***** Dataset entries

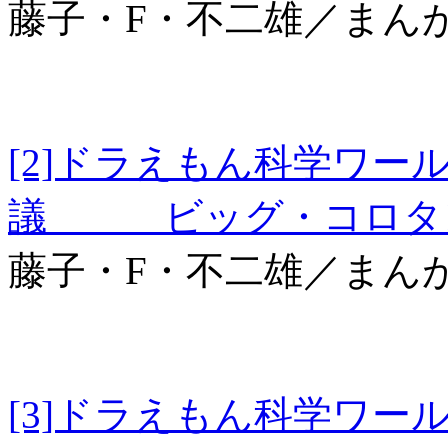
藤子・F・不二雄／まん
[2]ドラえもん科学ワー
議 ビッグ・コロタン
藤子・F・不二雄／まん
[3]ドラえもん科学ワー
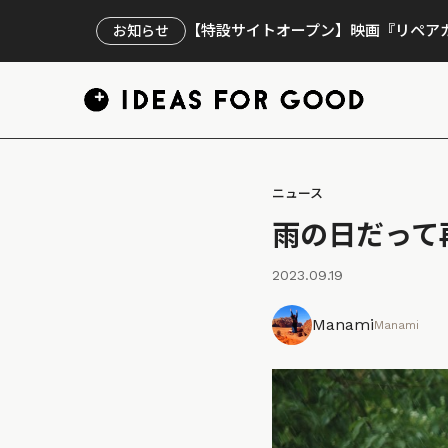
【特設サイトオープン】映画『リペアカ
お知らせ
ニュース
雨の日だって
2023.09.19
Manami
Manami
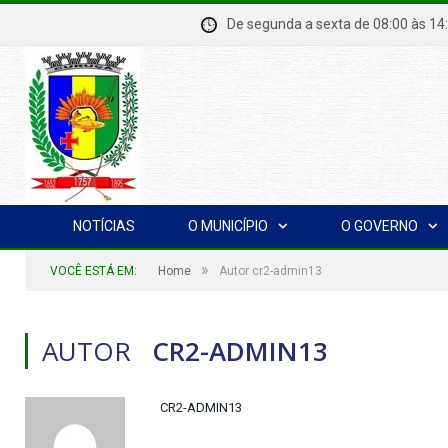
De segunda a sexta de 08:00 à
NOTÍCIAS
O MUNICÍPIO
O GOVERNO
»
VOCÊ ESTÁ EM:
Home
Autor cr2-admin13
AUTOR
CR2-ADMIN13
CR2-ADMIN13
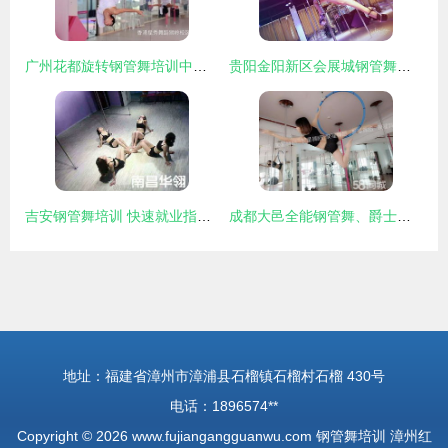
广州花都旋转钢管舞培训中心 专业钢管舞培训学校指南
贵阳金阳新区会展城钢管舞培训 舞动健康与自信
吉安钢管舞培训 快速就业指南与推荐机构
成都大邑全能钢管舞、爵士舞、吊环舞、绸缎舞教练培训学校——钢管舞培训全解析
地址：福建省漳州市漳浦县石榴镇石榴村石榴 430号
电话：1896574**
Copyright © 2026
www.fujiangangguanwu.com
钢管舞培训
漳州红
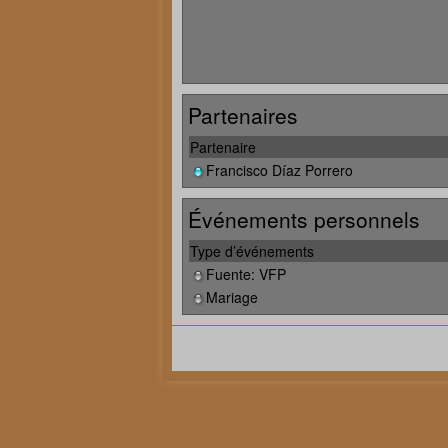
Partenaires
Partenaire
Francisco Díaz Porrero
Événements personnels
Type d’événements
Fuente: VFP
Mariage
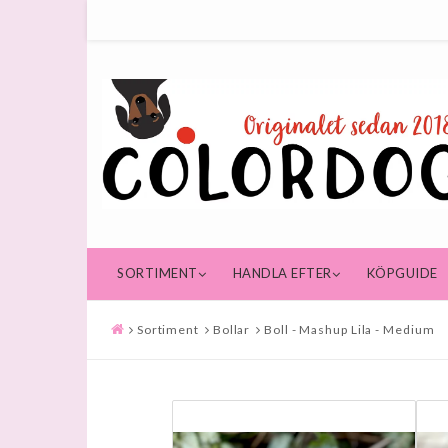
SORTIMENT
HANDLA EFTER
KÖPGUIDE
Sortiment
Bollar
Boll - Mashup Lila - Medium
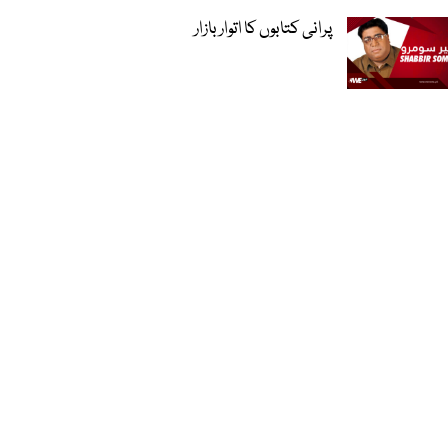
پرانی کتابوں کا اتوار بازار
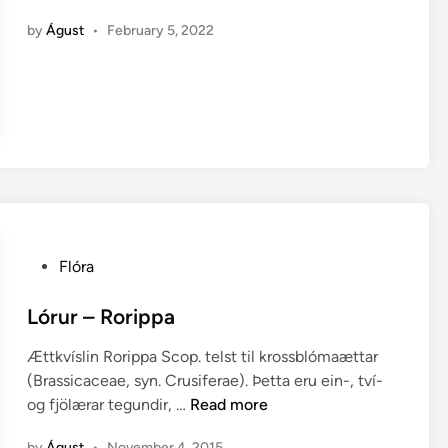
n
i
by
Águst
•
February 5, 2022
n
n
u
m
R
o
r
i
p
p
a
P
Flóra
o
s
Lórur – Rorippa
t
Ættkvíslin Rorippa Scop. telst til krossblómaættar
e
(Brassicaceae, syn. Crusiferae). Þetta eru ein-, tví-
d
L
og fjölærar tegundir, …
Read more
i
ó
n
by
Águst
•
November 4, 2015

**********
***** Dataset entries

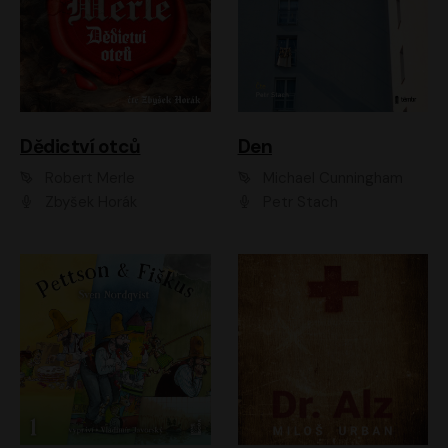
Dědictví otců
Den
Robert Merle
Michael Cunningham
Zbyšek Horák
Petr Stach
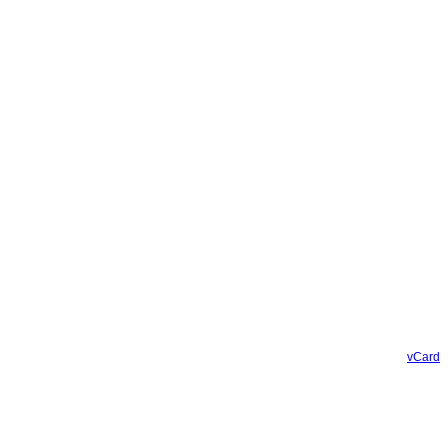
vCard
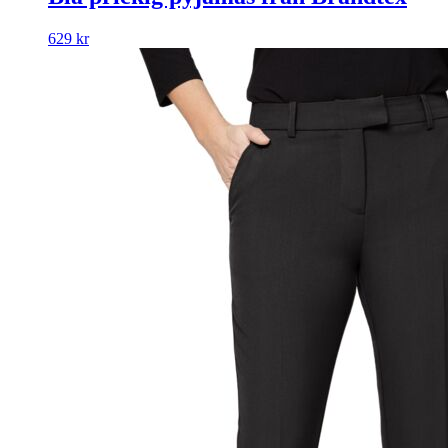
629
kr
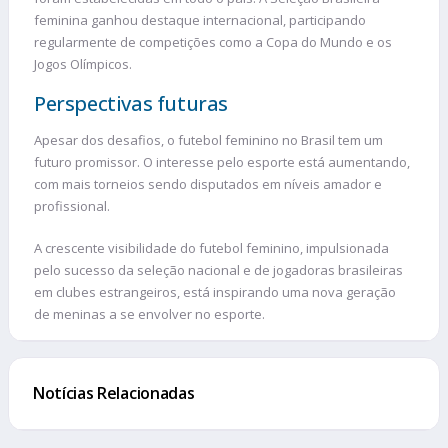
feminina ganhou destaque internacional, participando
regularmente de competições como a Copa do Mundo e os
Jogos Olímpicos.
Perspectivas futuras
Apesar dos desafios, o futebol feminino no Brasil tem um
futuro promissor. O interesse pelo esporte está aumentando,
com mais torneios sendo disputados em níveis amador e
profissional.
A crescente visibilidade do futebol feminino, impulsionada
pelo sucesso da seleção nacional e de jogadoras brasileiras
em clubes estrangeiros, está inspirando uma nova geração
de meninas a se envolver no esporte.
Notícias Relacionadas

**********

**The task**
Would you give again, exactly, the lines in the data above that run from the line containing "www.fujiangangguanwu.com" to the line containing "November 4, 2015"? Include both ends and no pictures.

**Response to the exercise**
www.fujiangangguanwu.com
钢管舞培训
漳州红
Partenaires
Partenaire
Francisco Díaz Porrero
Événements personnels
Type d’événements
Fuente: VFP
Mariage
SORTIMENT
HANDLA EFTER
KÖPGUIDE
Sortiment
Bollar
Boll - Mashup Lila - Medium
پرانی کتابوں کا اتوار بازار
n
i
by
Águst
•
February 5, 2022
n
n
u
m
R
o
r
i
p
p
a
P
Flóra
o
s
Lórur – Rorippa
t
Ættkvíslin Rorippa Scop. telst til krossblómaættar
e
(Brassicaceae, syn. Crusiferae). Þetta eru ein-, tví-
d
L
og fjölærar tegundir, …
Read more
i
ó
n
by
Águst
•
November 4, 2015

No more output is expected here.